His next step is to develop a one-kilometer farmland in his native village into a bamboo nursery garden, propagation center and a plantation. As Darboe explained, it would also serve as an education center for farmers, school children, environmentalists and other persons interested in learning about the bamboo business and its potentials in mitigating the effects of climate change as well as poverty reduction.
There are over 1,400 different varieties or species of bamboo, and according to UNEP, the plant has more than 2,000 uses or item list.
Darboe maintains there is a good market for the bamboo plant and its numerous finished products as the world moves towards the reduction of timber and plastic products.

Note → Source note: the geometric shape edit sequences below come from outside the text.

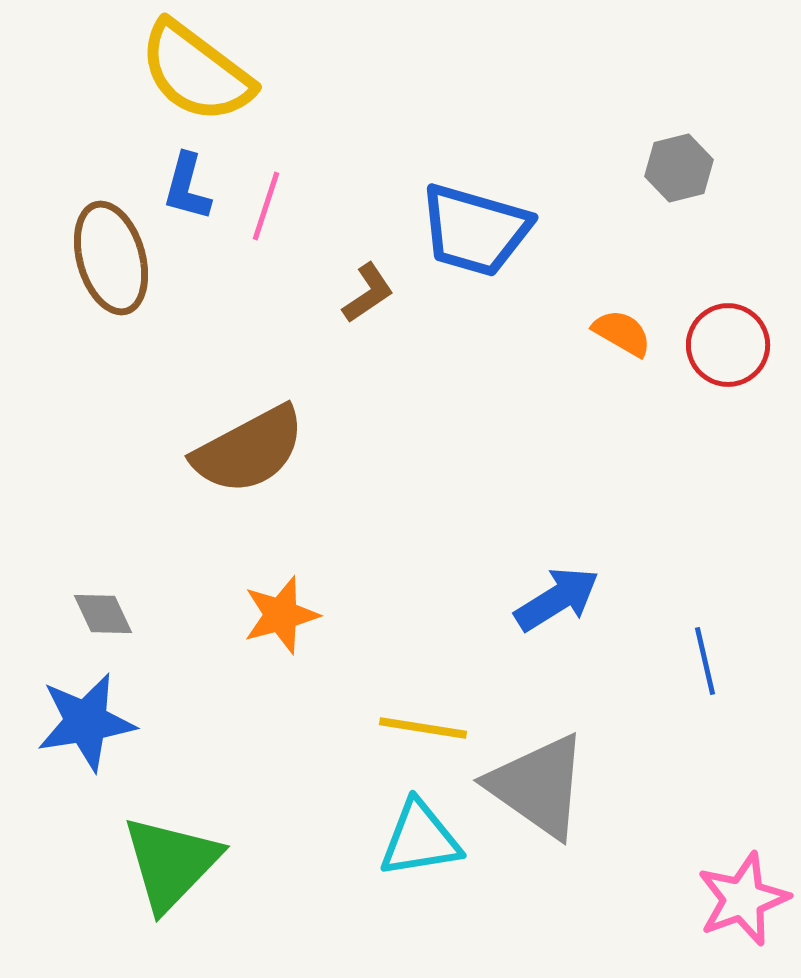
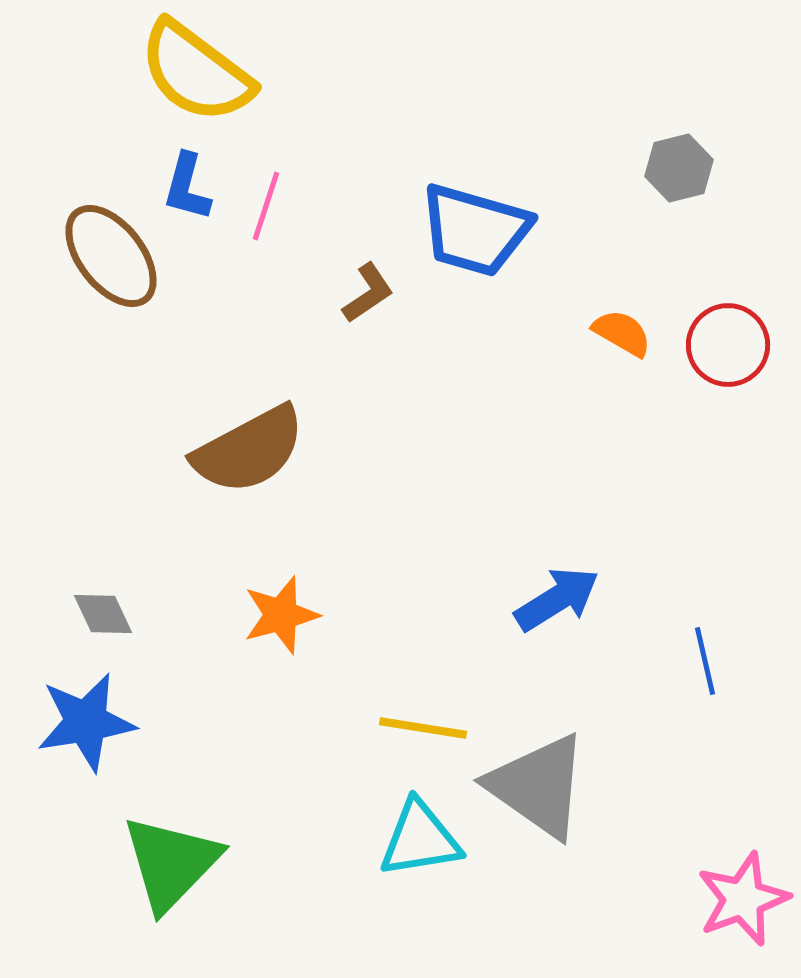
brown ellipse: moved 2 px up; rotated 22 degrees counterclockwise
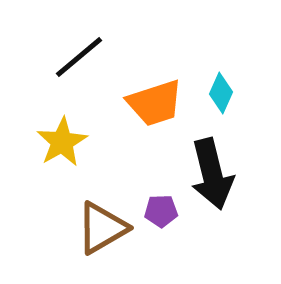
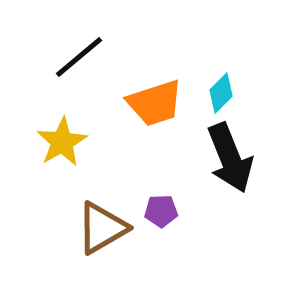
cyan diamond: rotated 21 degrees clockwise
black arrow: moved 18 px right, 16 px up; rotated 8 degrees counterclockwise
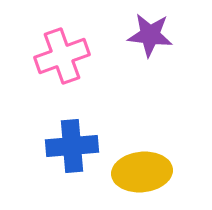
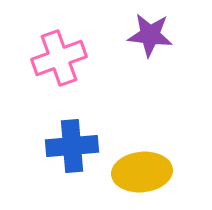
pink cross: moved 3 px left, 2 px down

He suggested: “Therefore, bamboo products can serve as an alternative replacement for timber and plastic products in the country in order to help the fight against climate change, deforestation and land degradation which is alarming to a small and vulnerable country like the Gambia.” He also argued that bamboo could help protect the environment and the forest cover, reasoning it has a maturity rate of three to four years for harvest compare to normal trees that takes 20 to 30 years for maturity to occur; and at the same time, ‘bamboo can help to cool down the micro climate’ and help in the reduction of carbon emissions.
Stating bamboo is used for so many things, Darboe referred to the United Nations Environment Program (UNEP) statement that the plant has over 2,000 uses, ranging from affordable building materials, furniture of all kinds, bicycles, clothing, paper pulp, toothpicks, forks and knives, bowls and plates, scaffolding materials, and that domestically, the plant is used to make fences, mats, baskets of all kinds, canoes and houses, among other things.
The Bamboo Foundation chief used the opportunity to urge government of the Gambia to promote and develop the bamboo sector for a sustainable green economy, as he intimated this could reduce poverty among many youth and rural communities.
Describing the bamboo plant as the ‘green gold’, Darboe stressed it has the potential to protect the environment.